Avoid touching your eyes, nose and mouth. Wash your hands often with soap and water for at least 20 seconds.

Awareness is also key. If you are sick and have reason to believe it may be coronavirus, you should let a health care provider know and seek treatment early.

5:20 a.m. ET, March 16, 2020

Restaurant chain Chick-fil-a is temporarily closing dining room seating

A sign at a Chick-Fil-A in New York informs customers of limited dining room capacity, on March 14.
A sign at a Chick-Fil-A in New York informs customers of limited dining room capacity, on March 14. Credit: David Dee Delgado/Getty Images

Chick-fil-a is temporarily closing its dining room seating to help limit person-to-person contact amid the coronavirus pandemic, the restaurant chain announced in a post on its website today.

Customers will still be able to use drive-thru services and, in some locations, takeout, delivery and mobile order options will still be available. 

The restaurant did not say when the dining room service might resume, but thanked customers for their patience.  

"Our highest priority continues to be the health and well-being of everyone who comes into our restaurants," Chick-fil-a said in the statement.

5:10 a.m. ET, March 16, 2020

High-ranking Iranian cleric dies from the coronavirus

From CNN's Ramin Mostaghim in Tehran and Hira Humayun in Atlanta

Iranian cleric Ayatollah Hashem Bathaie Golpayegani has died after being infected by the coronavirus, state news agency IRNA said today. 

He was a high-ranking clergyman and one of the 88 members of the Assembly of Experts, a key government body of top clergymen which determines Iran’s Supreme Leader.

Golpayegani was hospitalized in Qom on Saturday.

Several political and religious figures have been infected by the coronavirus in Iran. Some have died, including newly-elected female politician Fatemeh Rahbar.

Iran has recorded nearly 14,000 infections and 724 deaths from the coronavirus, according to the World Health Organization.

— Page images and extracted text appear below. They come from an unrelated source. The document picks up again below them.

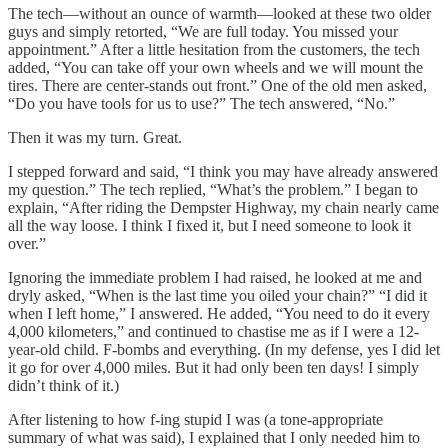
The tech—without an ounce of warmth—looked at these two older
guys and simply retorted, “We are full today. You missed your
appointment.” After a little hesitation from the customers, the tech
added, “You can take off your own wheels and we will mount the
tires. There are center-stands out front.” One of the old men asked,
“Do you have tools for us to use?” The tech answered, “No.”
Then it was my turn. Great.
I stepped forward and said, “I think you may have already answered
my question.” The tech replied, “What’s the problem.” I began to
explain, “After riding the Dempster Highway, my chain nearly came
all the way loose. I think I fixed it, but I need someone to look it
over.”
Ignoring the immediate problem I had raised, he looked at me and
dryly asked, “When is the last time you oiled your chain?” “I did it
when I left home,” I answered. He added, “You need to do it every
4,000 kilometers,” and continued to chastise me as if I were a 12-
year-old child. F-bombs and everything. (In my defense, yes I did let
it go for over 4,000 miles. But it had only been ten days! I simply
didn’t think of it.)
After listening to how f-ing stupid I was (a tone-appropriate
summary of what was said), I explained that I only needed him to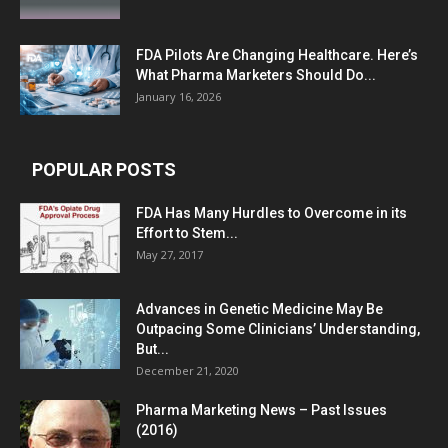
FDA Pilots Are Changing Healthcare. Here’s
What Pharma Marketers Should Do...
January 16, 2026
POPULAR POSTS
FDA Has Many Hurdles to Overcome in its
Effort to Stem...
May 27, 2017
Advances in Genetic Medicine May Be
Outpacing Some Clinicians’ Understanding,
But...
December 21, 2020
Pharma Marketing News – Past Issues
(2016)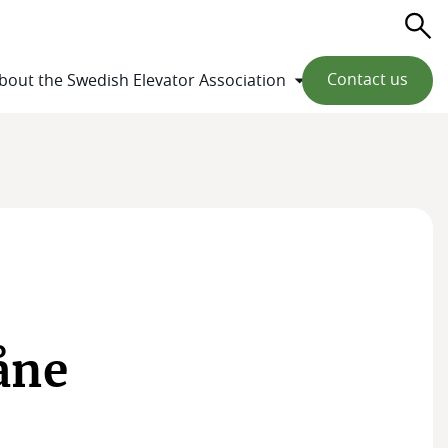
Se
Contact us
bout the Swedish Elevator Association
åne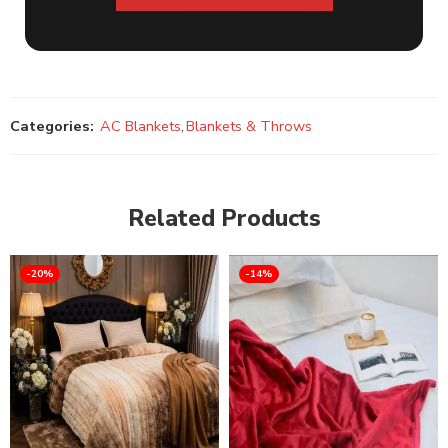
Categories:
AC Blankets
,
Blankets & Throws
Related Products
-20%
-14%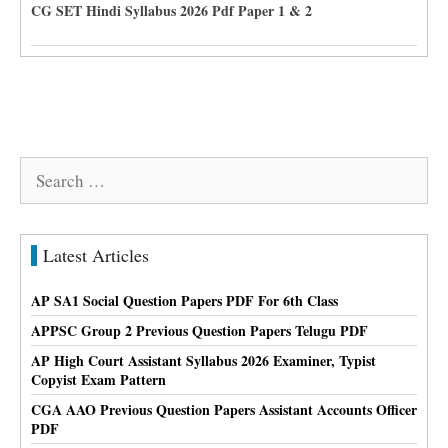
CG SET Hindi Syllabus 2026 Pdf Paper 1 & 2
Search
for:
Latest Articles
AP SA1 Social Question Papers PDF For 6th Class
APPSC Group 2 Previous Question Papers Telugu PDF
AP High Court Assistant Syllabus 2026 Examiner, Typist
Copyist Exam Pattern
CGA AAO Previous Question Papers Assistant Accounts Officer
PDF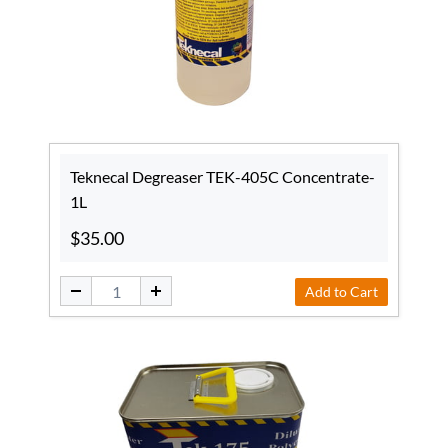
Teknecal Degreaser TEK-405C Concentrate-
1L
$35.00
Add to Cart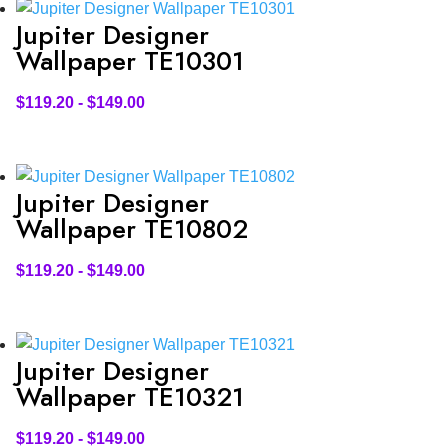
Jupiter Designer
Wallpaper TE10301
$
119.20
-
$
149.00
Jupiter Designer
Wallpaper TE10802
$
119.20
-
$
149.00
Jupiter Designer
Wallpaper TE10321
$
119.20
-
$
149.00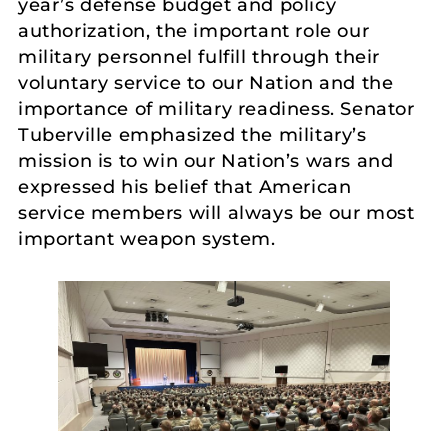
year’s defense budget and policy
authorization, the important role our
military personnel fulfill through their
voluntary service to our Nation and the
importance of military readiness. Senator
Tuberville emphasized the military’s
mission is to win our Nation’s wars and
expressed his belief that American
service members will always be our most
important weapon system.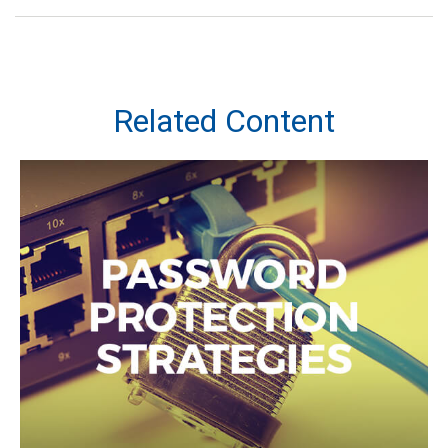
Related Content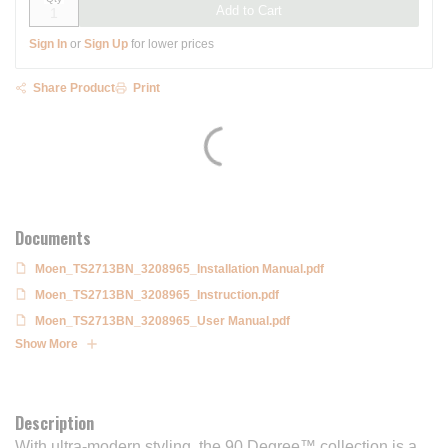
Add to Cart
Sign In
or
Sign Up
for lower prices
Share Product
Print
Documents
Moen_TS2713BN_3208965_Installation Manual.pdf
Moen_TS2713BN_3208965_Instruction.pdf
Moen_TS2713BN_3208965_User Manual.pdf
Show More
Description
With ultra-modern styling, the 90 Degree™ collection is a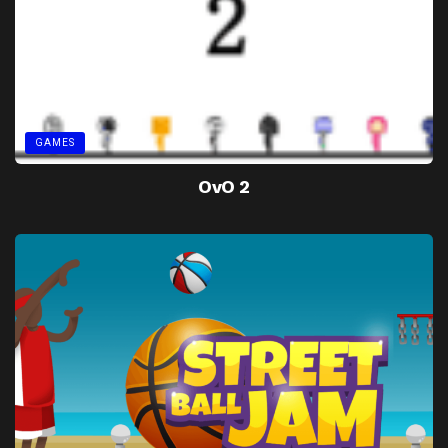
GAMES
OvO 2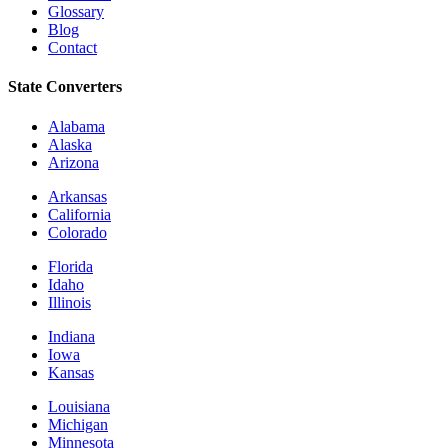
Glossary
Blog
Contact
State Converters
Alabama
Alaska
Arizona
Arkansas
California
Colorado
Florida
Idaho
Illinois
Indiana
Iowa
Kansas
Louisiana
Michigan
Minnesota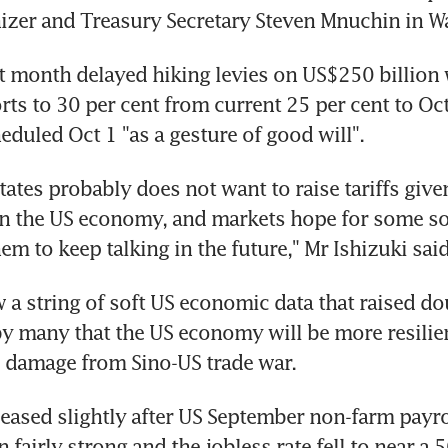
izer and Treasury Secretary Steven Mnuchin in W
 month delayed hiking levies on US$250 billion w
ts to 30 per cent from current 25 per cent to Oct
heduled Oct 1 "as a gesture of good will".
tates probably does not want to raise tariffs given
in the US economy, and markets hope for some sor
em to keep talking in the future," Mr Ishizuki said
 a string of soft US economic data that raised do
 many that the US economy will be more resilien
 damage from Sino-US trade war.
eased slightly after US September non-farm payrol
 fairly strong and the jobless rate fell to near a 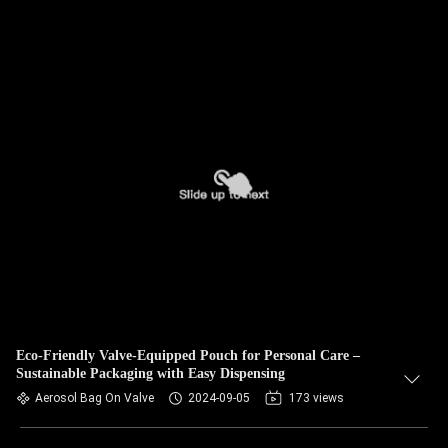
Eco-Friendly Valve-Equipped Pouch for Personal Care –
Sustainable Packaging with Easy Dispensing
Aerosol Bag On Valve
2024-09-05
173 views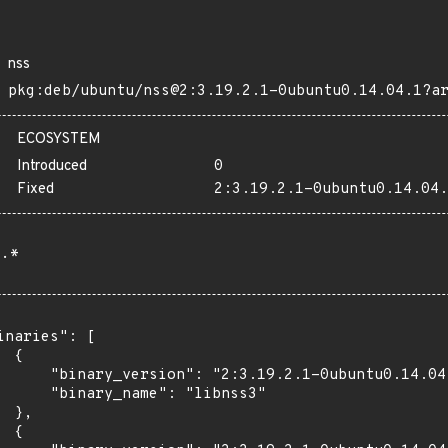
nss
pkg:deb/ubuntu/nss@2:3.19.2.1-0ubuntu0.14.04.1?a
ECOSYSTEM
Introduced
0
Fixed
2:3.19.2.1-0ubuntu0.14.04.
.*
inaries": [

 {

      "binary_version": "2:3.19.2.1-0ubuntu0.14.04.
      "binary_name": "libnss3"

 },

 {
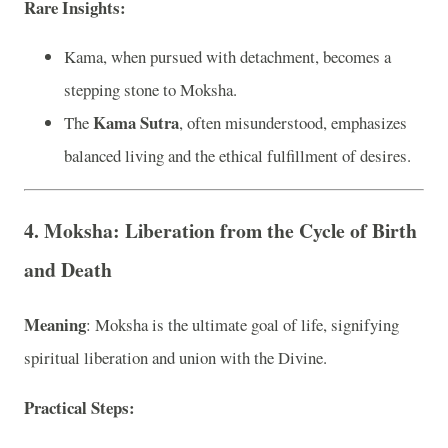
Rare Insights
:
Kama, when pursued with detachment, becomes a
stepping stone to Moksha.
Kama Sutra
The
, often misunderstood, emphasizes
balanced living and the ethical fulfillment of desires.
4. Moksha: Liberation from the Cycle of Birth
and Death
Meaning
: Moksha is the ultimate goal of life, signifying
spiritual liberation and union with the Divine.
Practical Steps
: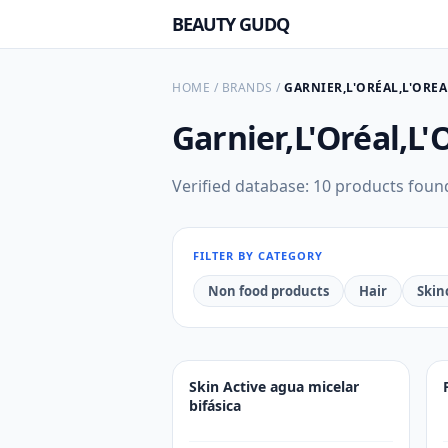
BEAUTY GUDQ
HOME
/
BRANDS
/
GARNIER,L'ORÉAL,L'OR
Garnier,L'Oréal,L
Verified database: 10 products foun
FILTER BY CATEGORY
Non food products
Hair
Skin
Skin Active agua micelar
bifásica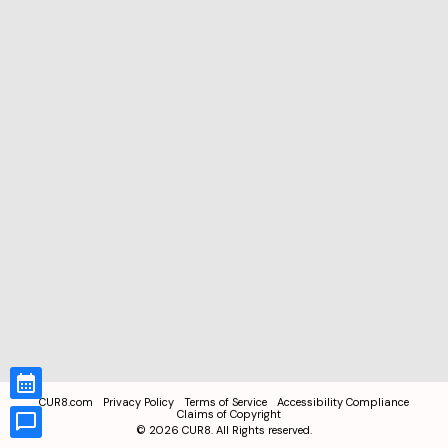
CUR8.com
Privacy Policy
Terms of Service
Accessibility Compliance
Claims of Copyright
©
2026
CUR8. All Rights reserved.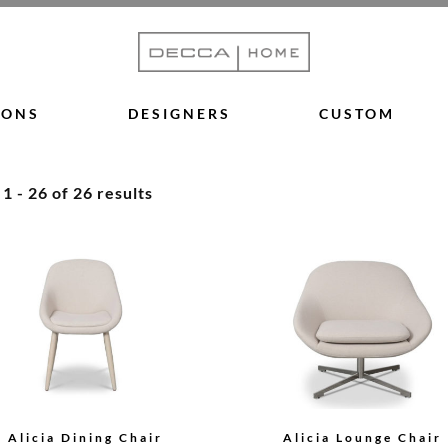
IONS
DESIGNERS
CUSTOM
 - 26 of 26 results
Alicia Dining Chair
Alicia Lounge Chair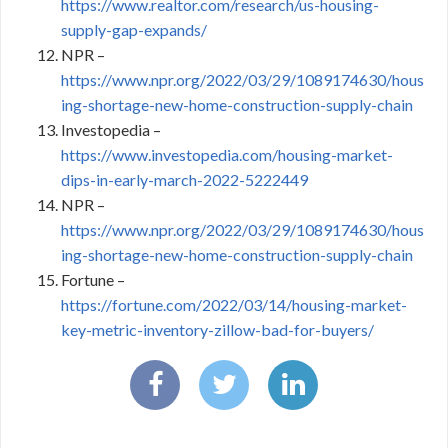
https://www.realtor.com/research/us-housing-
supply-gap-expands/
NPR –
https://www.npr.org/2022/03/29/1089174630/hous
ing-shortage-new-home-construction-supply-chain
Investopedia –
https://www.investopedia.com/housing-market-
dips-in-early-march-2022-5222449
NPR –
https://www.npr.org/2022/03/29/1089174630/hous
ing-shortage-new-home-construction-supply-chain
Fortune –
https://fortune.com/2022/03/14/housing-market-
key-metric-inventory-zillow-bad-for-buyers/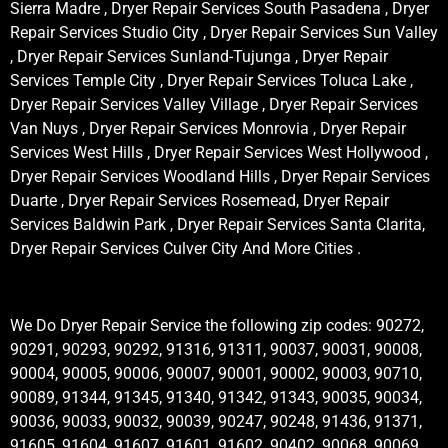
Sierra Madre , Dryer Repair Services South Pasadena , Dryer
Repair Services Studio City , Dryer Repair Services Sun Valley
, Dryer Repair Services Sunland-Tujunga , Dryer Repair
Services Temple City , Dryer Repair Services Toluca Lake ,
Dryer Repair Services Valley Village , Dryer Repair Services
Van Nuys , Dryer Repair Services Monrovia , Dryer Repair
Services West Hills , Dryer Repair Services West Hollywood ,
Dryer Repair Services Woodland Hills , Dryer Repair Services
Duarte , Dryer Repair Services Rosemead, Dryer Repair
Services Baldwin Park , Dryer Repair Services Santa Clarita,
Dryer Repair Services Culver City And More Cities .
We Do Dryer Repair Service the following zip codes: 90272,
90291, 90293, 90292, 91316, 91311, 90037, 90031, 90008,
90004, 90005, 90006, 90007, 90001, 90002, 90003, 90710,
90089, 91344, 91345, 91340, 91342, 91343, 90035, 90034,
90036, 90033, 90032, 90039, 90247, 90248, 91436, 91371,
91605, 91604, 91607, 91601, 91602, 90402, 90068, 90069,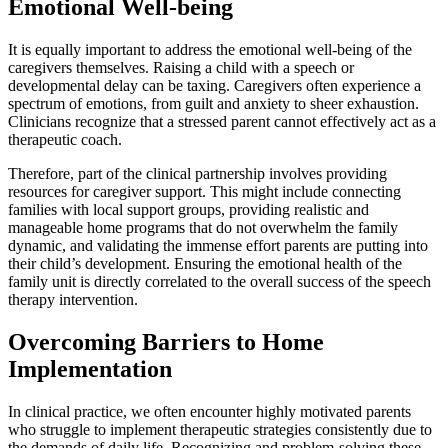
Emotional Well-being
It is equally important to address the emotional well-being of the
caregivers themselves. Raising a child with a speech or
developmental delay can be taxing. Caregivers often experience a
spectrum of emotions, from guilt and anxiety to sheer exhaustion.
Clinicians recognize that a stressed parent cannot effectively act as a
therapeutic coach.
Therefore, part of the clinical partnership involves providing
resources for caregiver support. This might include connecting
families with local support groups, providing realistic and
manageable home programs that do not overwhelm the family
dynamic, and validating the immense effort parents are putting into
their child’s development. Ensuring the emotional health of the
family unit is directly correlated to the overall success of the speech
therapy intervention.
Overcoming Barriers to Home
Implementation
In clinical practice, we often encounter highly motivated parents
who struggle to implement therapeutic strategies consistently due to
the demands of daily life. Recognizing and problem-solving these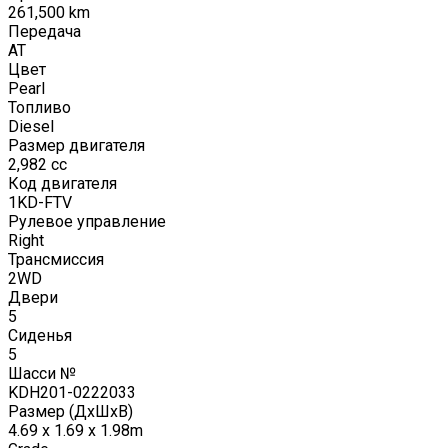
261,500
km
Передача
AT
Цвет
Pearl
Топливо
Diesel
Размер двигателя
2,982
cc
Код двигателя
1KD-FTV
Рулевое управление
Right
Трансмиссия
2WD
Двери
5
Сиденья
5
Шасси №
KDH201-0222033
Размер (ДxШxВ)
4.69 x 1.69 x 1.98m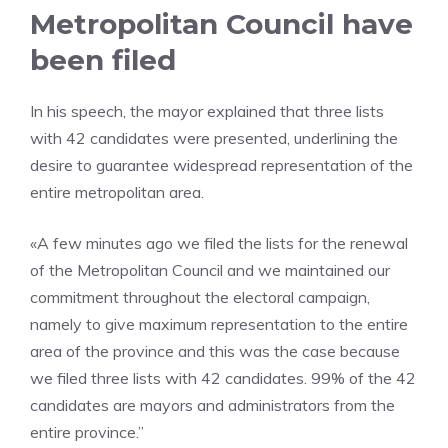
Metropolitan Council have
been filed
In his speech, the mayor explained that three lists
with 42 candidates were presented, underlining the
desire to guarantee widespread representation of the
entire metropolitan area.
«A few minutes ago we filed the lists for the renewal
of the Metropolitan Council and we maintained our
commitment throughout the electoral campaign,
namely to give maximum representation to the entire
area of ​​the province and this was the case because
we filed three lists with 42 candidates. 99% of the 42
candidates are mayors and administrators from the
entire province.”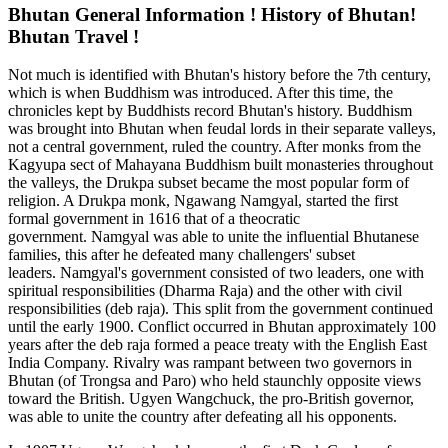
Bhutan General Information ! History of Bhutan!
Bhutan Travel !
Not much is identified with Bhutan's history before the 7th century,
which is when Buddhism was introduced. After this time, the
chronicles kept by Buddhists record Bhutan's history. Buddhism
was brought into Bhutan when feudal lords in their separate valleys,
not a central government, ruled the country. After monks from the
Kagyupa sect of Mahayana Buddhism built monasteries throughout
the valleys, the Drukpa subset became the most popular form of
religion. A Drukpa monk, Ngawang Namgyal, started the first
formal government in 1616 that of a theocratic
government. Namgyal was able to unite the influential Bhutanese
families, this after he defeated many challengers' subset
leaders. Namgyal's government consisted of two leaders, one with
spiritual responsibilities (Dharma Raja) and the other with civil
responsibilities (deb raja). This split from the government continued
until the early 1900. Conflict occurred in Bhutan approximately 100
years after the deb raja formed a peace treaty with the English East
India Company. Rivalry was rampant between two governors in
Bhutan (of Trongsa and Paro) who held staunchly opposite views
toward the British. Ugyen Wangchuck, the pro-British governor,
was able to unite the country after defeating all his opponents.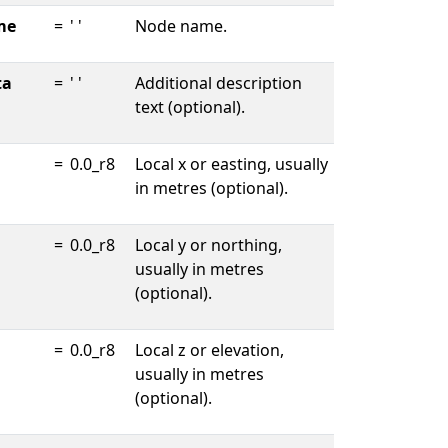
me
=
' '
Node name.
ta
=
' '
Additional description
text (optional).
=
0.0_r8
Local x or easting, usually
in metres (optional).
=
0.0_r8
Local y or northing,
usually in metres
(optional).
=
0.0_r8
Local z or elevation,
usually in metres
(optional).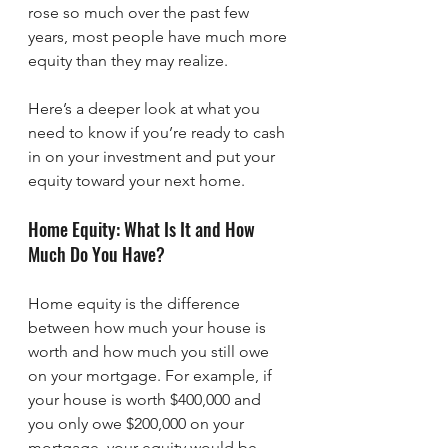
rose so much over the past few 
years, most people have much more 
equity than they may realize.
Here’s a deeper look at what you 
need to know if you’re ready to cash 
in on your investment and put your 
equity toward your next home.
Home Equity: What Is It and How 
Much Do You Have?
Home equity is the difference 
between how much your house is 
worth and how much you still owe 
on your mortgage. For example, if 
your house is worth $400,000 and 
you only owe $200,000 on your 
mortgage, your equity would be 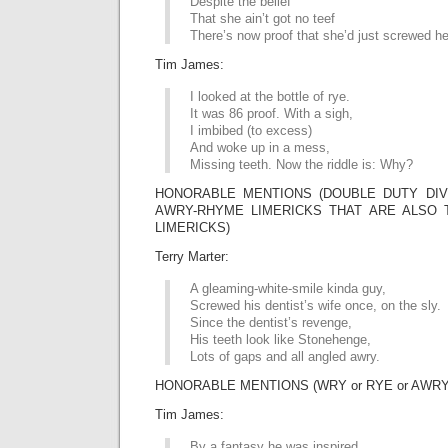
Despite the belief
That she ain’t got no teef
There’s now proof that she’d just screwed he
Tim James:
I looked at the bottle of rye.
It was 86 proof. With a sigh,
I imbibed (to excess)
And woke up in a mess,
Missing teeth. Now the riddle is: Why?
HONORABLE MENTIONS (DOUBLE DUTY DIVI
AWRY-RHYME LIMERICKS THAT ARE ALSO 
LIMERICKS)
Terry Marter:
A gleaming-white-smile kinda guy,
Screwed his dentist’s wife once, on the sly.
Since the dentist’s revenge,
His teeth look like Stonehenge,
Lots of gaps and all angled awry.
HONORABLE MENTIONS (WRY or RYE or AWRY
Tim James:
By a fantasy he was inspired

5:00 a.m. ET, March 16, 2020

Beijing is promoting traditional medicine as a 'Chinese solution' to coronavirus. Not everyone is on board

From CNN's Nectar Gan and Yong Xiong

Xiong Qingzhen, a drone engineer in the central Chinese metropolis of Wuhan, spent more than two weeks in a makeshift hospital in February receiving treatment for Covid-19, the respiratory disease causing a global health crisis.

Every morning and evening, the 38-year-old was handed a bag of brown soup -- a traditional Chinese remedy blended from over 20 herbs, including ephedra, cinnamon twigs and licorice root.

But unlike most patients around him, Xiong was skeptical of its efficacy and refused to drink it.

"In my opinion, it is a sheer placebo," Xiong said.

The "lung-clearing and detoxing soup," as the herbal compound he was given is called, was part of the Chinese government's push to use Traditional Chinese Medicine (TCM) in the fight against the novel coronavirus outbreak.

As scientists race to find a cure and vaccine, China is increasingly turning to its traditional remedies. As of late last month, more than 85% of all coronavirus patients in China -- about 60,000 people -- had received herbal remedies alongside mainstream antiviral drugs, according to the Ministry of Science and Technology.